※ 商品リンクから購入されると少額の報酬が発生することがあります。
iOS11とmacOS high Sierraに搭載のSafariから ITP (Intelligent Tracking Prevention) 機能が搭載され、デフォルトでオンになります。
元ネタが主に webkit の開発blog しかなく、しかもなんだかよくわからないので今理解したと思っているところまでを書いてみる。
SafariのCookie受け入れポリシー
そもそもSafariはサードパーティクッキーを食べないのがデフォだよね、というところから。
つまり、Safariの設定はこうなっているはず。
常にブロック
閲覧中の Web サイトのみ許可
閲覧した Web サイトは許可(デフォルト)
常に許可
ITP以前
これで何が起きるのか、ITPで主に慌てることになっているのは次のような仕組みにしている場合だと思っている。
全ての始まり
次の流れで、クロストラッキングしたいサイトが、閲覧したWebサイトになる。
Aというサイトで広告を踏む
Xという広告配信トラッキングサイトを経由
この時、Xのファーストパーティクッキーを食べる
Zという広告へリダイレクトされる
始まってしまった人は
その後はXを訪れなくてもXのクッキーは他のサイトを訪れた場合にも読み書きできる。
Bという、Xの広告配信を使っているサイトを訪れる
BはXのリソースを参照しているため、Zの広告を踏んだこと、Zの広告を踏んだユーザーであることなどがクッキーを元にXに送られる
BのサイトでAの広告が出たり、AもBも訪れたユーザーであるということがトラッキングされる
これが元Blogの画像に載っている、 3rd party context でのCookie利用なのではないかと推測
ITP以後
全ての始まりのXを経由してファーストパーティクッキーを食べさせられてから24時間はITP以前と同様にトラッキングされる
Xを再び訪れてファーストパーティクッキーが更新されることなく24時間経過後は、Cなどのサイト(Bも)からXのリソースを参照したとしてもXのクッキーの情報が送られたり更新されたりすることはなくなる
Xを再び訪れてファーストパーティクッキーが更新されることなく30日経過するとXのファーストパーティクッキーは削除される
わからないこと
元のBlogでは、ユーザーのサイトでのインタラクションを元に機械学習でクロストラッキングが目的かどうかを分類してITPの対象かどうかを決めるとあります。

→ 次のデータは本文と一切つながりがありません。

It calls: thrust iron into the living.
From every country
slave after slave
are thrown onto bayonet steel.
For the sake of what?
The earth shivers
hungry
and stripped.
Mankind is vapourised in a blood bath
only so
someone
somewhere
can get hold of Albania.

ITP以後の制限は、ITP対象に分類された場合にのみ適用なのか?
ITP対象になったことはユーザーは認識できるのか?
ファーストパーティクッキーの削除がITP対象かどうかに関わらず全サイト対象だとすると、広告配信単体ではなくユーザーが定期的に訪れるサービスを持っているサービスだけがユーザーを継続して認識できるので、FとかGとかいうサービスは大勝利ですね!
webkitのチェンジログあたりからコードを確認しようとかほんの少し思いましたが、あっという間に挫折しましたよ。

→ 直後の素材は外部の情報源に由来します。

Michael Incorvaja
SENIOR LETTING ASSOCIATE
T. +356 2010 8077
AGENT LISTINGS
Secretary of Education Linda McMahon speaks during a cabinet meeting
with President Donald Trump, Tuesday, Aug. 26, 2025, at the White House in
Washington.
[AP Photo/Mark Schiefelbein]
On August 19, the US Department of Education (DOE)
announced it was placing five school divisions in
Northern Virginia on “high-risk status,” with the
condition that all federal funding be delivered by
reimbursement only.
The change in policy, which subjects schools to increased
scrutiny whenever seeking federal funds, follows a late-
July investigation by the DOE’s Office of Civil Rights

あんな巨大なものは一朝一夕では追えません…。いや、時間の問題ではないか。
目的からすると
そもそもSafariは3rd party cookieを食べないのがデフォなので、ITPは直接アクセスさせて食べさせた1st party cookieを別のサイトから(つまり3rd party conntextで)利用できるのが1日、という理解。
これはクロスサイトのトラッキングを予防するという目的に合致する(つまり、1日しかできないのであれば無駄なので3rd party contextでの利用を諦めるだろうという意味で予防)。

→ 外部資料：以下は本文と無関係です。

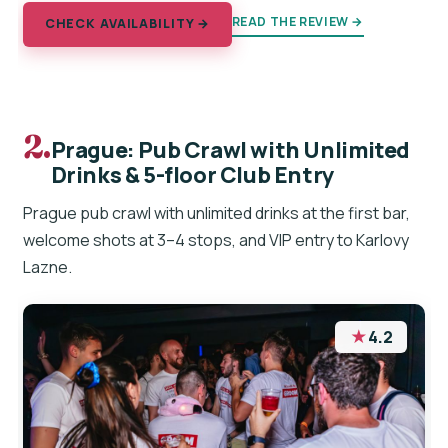
READ THE REVIEW →
CHECK AVAILABILITY →
2.
Prague: Pub Crawl with Unlimited
Drinks & 5-floor Club Entry
Prague pub crawl with unlimited drinks at the first bar,
welcome shots at 3–4 stops, and VIP entry to Karlovy
Lazne.
★
4.2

ABテストやAnalytics設置先のドメイン用Cookie(1st party cookie)は少なくとも30日もつと思ってる。ITP対象じゃないから指定すれば2年でも保つんじゃないかとか。ABテストやAnalyticsをさせないのが目的ではないはず。
追記 2017/10/14
koba04先生がITPについて書いて いたのでどうなんでしょうねーとFBでやりとりしていたら、直接聞けば答えてくれるよということだったので、確かに、と軽い気持ちで。
Yes.
— John Wilander (@johnwilander) October 14, 2017
1ヶ月でパージされるのはクロストラッキング用途と分類された1st party cookieだけみたいですね。ですよねー。